Mengapa Borobudur tidak masuk ke dalam The Seven Wonders of the World? Mungkin orang Indonesia tak peduli dengan polling yang dibuat oleh panitia The Seven Wonders di Swiss itu. Mungkin itu karena pemerintah Indonesia dan para ahli arkeologi kurang menyerukan masyarakat tentang berharganya Borobudur, sehingga masyarakat cuma melihat Borobudur sebagai tempat atraksi berfoto ria.
Akibatnya semua orang bebas ke Borobudur, bahkan hingga ke bagian puncaknya. Lantai batu menjadi aus karena terlalu banyak yang menginjaknya, yaitu sekitar 1200 orang per hari mengunjungi, menurut Borobudur Conservation Authority of Borobudur. Dinding berukirnya dilaporkan oleh beberapa media ditempeli oleh permen karet, dan sampah bertebaran.Â
Banyak bagian penting di Borobudur terlalu sering disentuh, bahkan dipanjati seperti pohon dipanjati monyet.

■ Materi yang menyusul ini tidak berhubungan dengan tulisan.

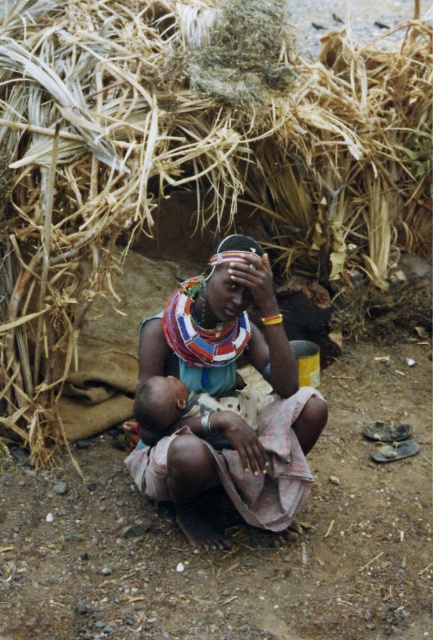 Looking at this image, is multicolored fabric at center below light brown skin child at center?

No.

Who is lower down, multicolored fabric at center or light brown skin child at center?

light brown skin child at center

Between point (312, 444) and point (187, 472), which one is positioned in front?

Point (187, 472) is more forward.

What are the coordinates of `multicolored fabric at center` in the screenshot? It's located at [225, 397].

Based on the photo, between brown straw at upper center and light brown skin child at center, which one is positioned higher?

brown straw at upper center

Identify the location of brown straw at upper center. click(x=190, y=157).

You are a GUI agent. You are given a task and a screenshot of the screen. Output one action in this format:
    pyautogui.click(x=<x>, y=<y>)
    Task: Click on the brown straw at upper center
    Image resolution: width=433 pixels, height=640 pixels.
    Given the screenshot: What is the action you would take?
    pyautogui.click(x=190, y=157)

From the picture: Is brown straw at upper center to the right of multicolored fabric at center from the viewer's perspective?

In fact, brown straw at upper center is to the left of multicolored fabric at center.

Find the location of a particular element. The width and height of the screenshot is (433, 640). brown straw at upper center is located at coordinates (190, 157). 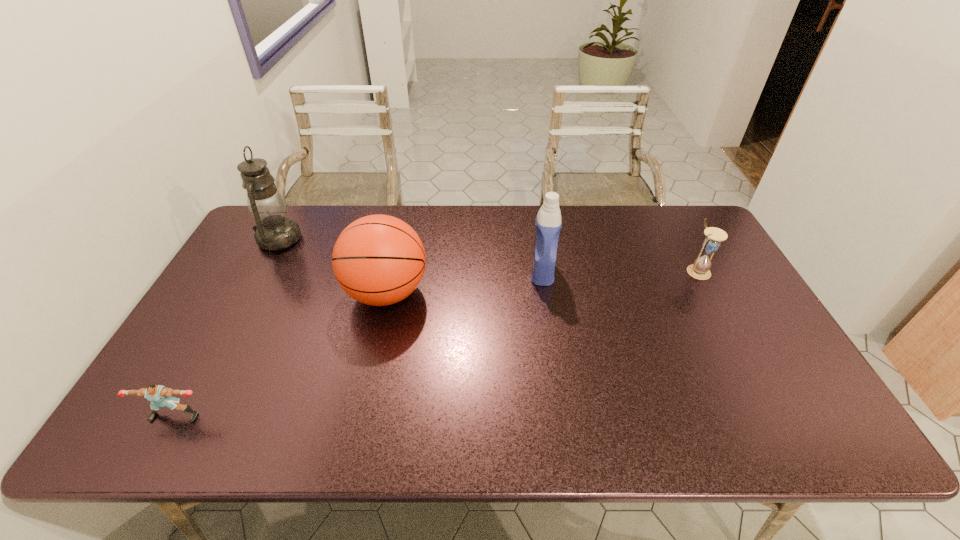 Image resolution: width=960 pixels, height=540 pixels. Find the location of `free spot located on the left of the fourth tallest object`. free spot located on the left of the fourth tallest object is located at coordinates (576, 271).

Find the location of a particular element. object that is positioned at the far edge is located at coordinates (274, 231).

What are the coordinates of `object at the near edge` in the screenshot? It's located at pos(160,396).

This screenshot has width=960, height=540. What are the coordinates of `oil lamp at the left edge` in the screenshot? It's located at (274, 231).

What are the coordinates of `puncher that is at the left edge` in the screenshot? It's located at (160, 396).

Where is `object that is at the right edge`? The height and width of the screenshot is (540, 960). object that is at the right edge is located at coordinates (700, 269).

The height and width of the screenshot is (540, 960). Find the location of `object that is at the far left corner`. object that is at the far left corner is located at coordinates (274, 231).

Identify the location of object at the near left corner. The height and width of the screenshot is (540, 960). (160, 396).

The height and width of the screenshot is (540, 960). I want to click on vacant space at the far edge of the desktop, so click(x=422, y=231).

In the image, there is a desktop. In order to click on free space at the near edge in this screenshot , I will do `click(632, 436)`. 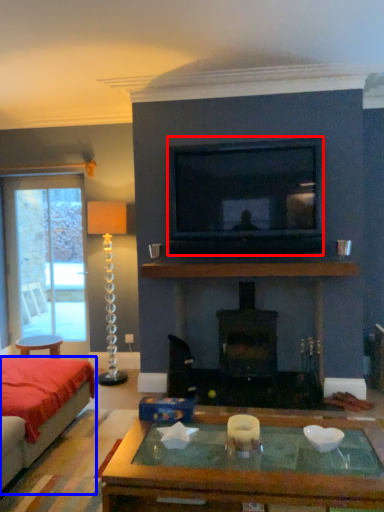 Question: Which object appears closest to the camera in this image, television (highlighted by a red box) or studio couch (highlighted by a blue box)?

Choices:
 (A) television
 (B) studio couch

Answer: (B) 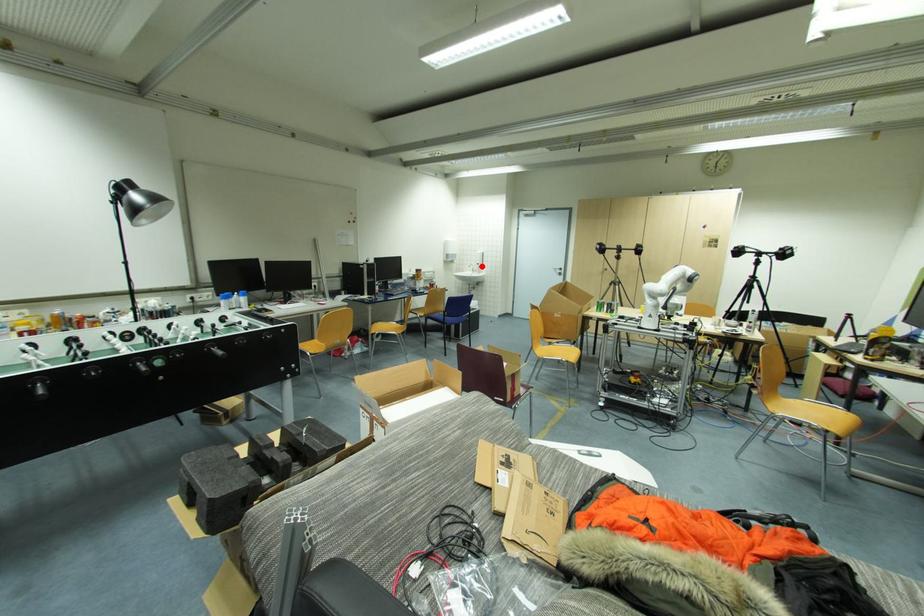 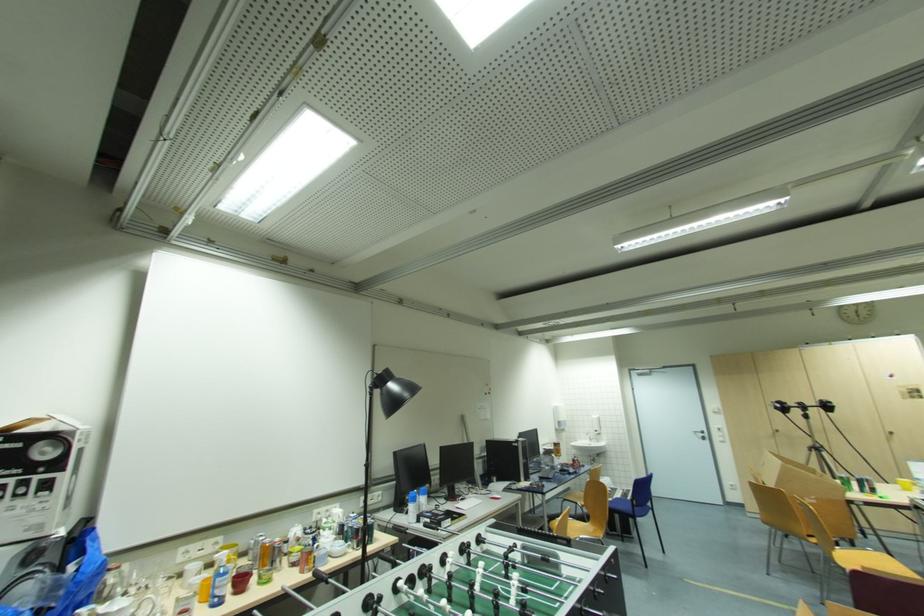 Question: I am providing you with two images of the same scene from different viewpoints. Image1 has a red point marked. In image2, the corresponding 3D location appears at what relative position? Reply with the corresponding letter.

Choices:
 (A) Closer
 (B) Farther

Answer: (B) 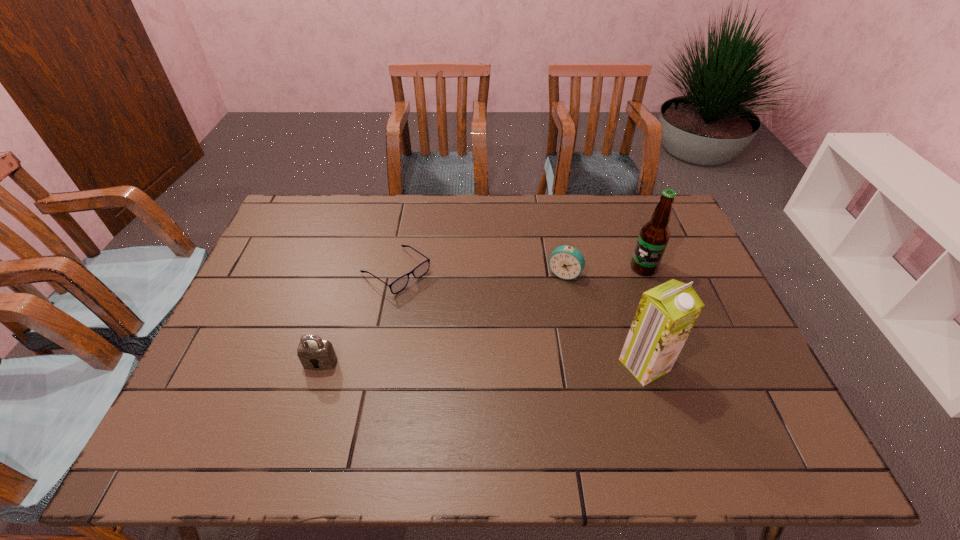 Find the location of `free space at the left edge`. free space at the left edge is located at coordinates (270, 360).

You are a GUI agent. You are given a task and a screenshot of the screen. Output one action in this format:
    pyautogui.click(x=<x>, y=<y>)
    Task: Click on the free space at the right edge of the desktop
    The width and height of the screenshot is (960, 540).
    Given the screenshot: What is the action you would take?
    pyautogui.click(x=710, y=351)

You are a GUI agent. You are given a task and a screenshot of the screen. Output one action in this format:
    pyautogui.click(x=<x>, y=<y>)
    Task: Click on the free space at the far left corner of the desktop
    
    Given the screenshot: What is the action you would take?
    pyautogui.click(x=323, y=230)

Identify the location of vacant space at the far right corner of the desktop. This screenshot has width=960, height=540. (650, 213).

Locate an element on the screen. vacant space at the near right corner of the desktop is located at coordinates (758, 392).

The height and width of the screenshot is (540, 960). I want to click on free point between the alarm clock and the beer bottle, so click(604, 271).

Locate an element on the screen. This screenshot has width=960, height=540. empty location between the third object from left to right and the shortest object is located at coordinates (480, 273).

The width and height of the screenshot is (960, 540). I want to click on empty space that is in between the padlock and the third object from right to left, so click(443, 319).

I want to click on vacant space in between the shortest object and the third object from left to right, so click(480, 273).

Where is `free point between the third object from left to right and the shortest object`? free point between the third object from left to right and the shortest object is located at coordinates (480, 273). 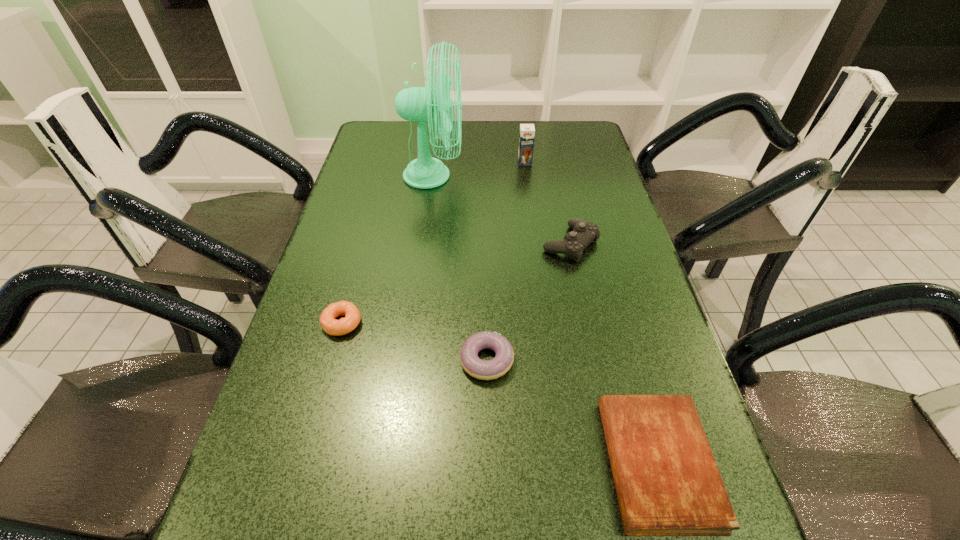 You are a GUI agent. You are given a task and a screenshot of the screen. Output one action in this format:
    pyautogui.click(x=<x>, y=<y>)
    Task: Click on the fifth object from right to left
    The image size is (960, 540).
    Given the screenshot: What is the action you would take?
    pyautogui.click(x=417, y=104)

Identify the location of the tallest object. This screenshot has height=540, width=960. (417, 104).

Where is `chocolate milk`? This screenshot has width=960, height=540. chocolate milk is located at coordinates (527, 131).

Where is `control`? control is located at coordinates (584, 232).

What are the coordinates of `the third farthest object` in the screenshot? It's located at (x=584, y=232).

Locate an element on the screen. Image resolution: width=960 pixels, height=540 pixels. the fourth object from right to left is located at coordinates (481, 369).

At what (x,y) coordinates should I click in order to perform the action: click on Bible. Please return your answer as a coordinate pair (x, y). Looking at the image, I should click on tap(667, 481).

The height and width of the screenshot is (540, 960). I want to click on the left doughnut, so click(328, 323).

Locate an element on the screen. Image resolution: width=960 pixels, height=540 pixels. vacant space situated in front of the fifth object from right to left to blow air is located at coordinates (503, 176).

Locate an element on the screen. Image resolution: width=960 pixels, height=540 pixels. free space located 0.230m on the front label of the chocolate milk is located at coordinates (531, 210).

Itu belum termasuk vandalisme dan ancaman bom (Borobudur pernah diserang 9 bom ditahun 1985). Itu sebabnya sejak 2014 Borobudur sudah dilengkapi dengan CCTV, dan "pasukan" pengamanan yang menjaga terutama di malam hari.
Dari berbagai alasan untuk menaikkan harga tiket kunjungan ke Borobudur, tentu saja saya memilih alasan: di zaman digital sekarang, untuk mengapresiasi situs berharga kita tidak perlu mengunjunginya secara langsung. Cukup mengunjungi situs digitalnya saja. Atau cukup mengunjungi halaman bawah Borobudur untuk berfoto ria.